Stored data entries:
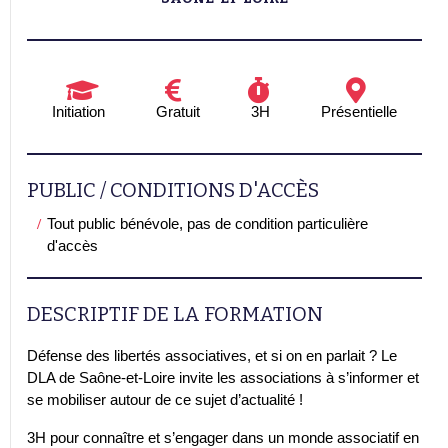
Initiation
Gratuit
3H
Présentielle
PUBLIC / CONDITIONS D'ACCÈS
Tout public bénévole, pas de condition particulière
d'accès
DESCRIPTIF DE LA FORMATION
Défense des libertés associatives, et si on en parlait ? Le
DLA de Saône-et-Loire invite les associations à s’informer et
se mobiliser autour de ce sujet d’actualité !
3H pour connaître et s’engager dans un monde associatif en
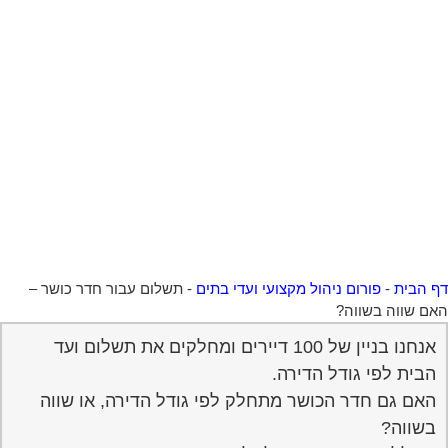
 הבית
-
פורום ניהול מקצועי ועדי בתים
-
תשלום עבור חדר כושר –
ם שווה בשווה?
אנחנו בניין של 100 דיירים ומחלקים את תשלום ועד
הבית לפי גודל הדירה.
האם גם חדר הכושר מתחלק לפי גודל הדירה, או שווה
בשווה?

ABOUT THIS EXERCISE:
The word to look for is "גודל"; copy out every line of the entries that holds it.

RESULT FOR THIS EXERCISE:
הבית לפי גודל הדירה.
האם גם חדר הכושר מתחלק לפי גודל הדירה, או שווה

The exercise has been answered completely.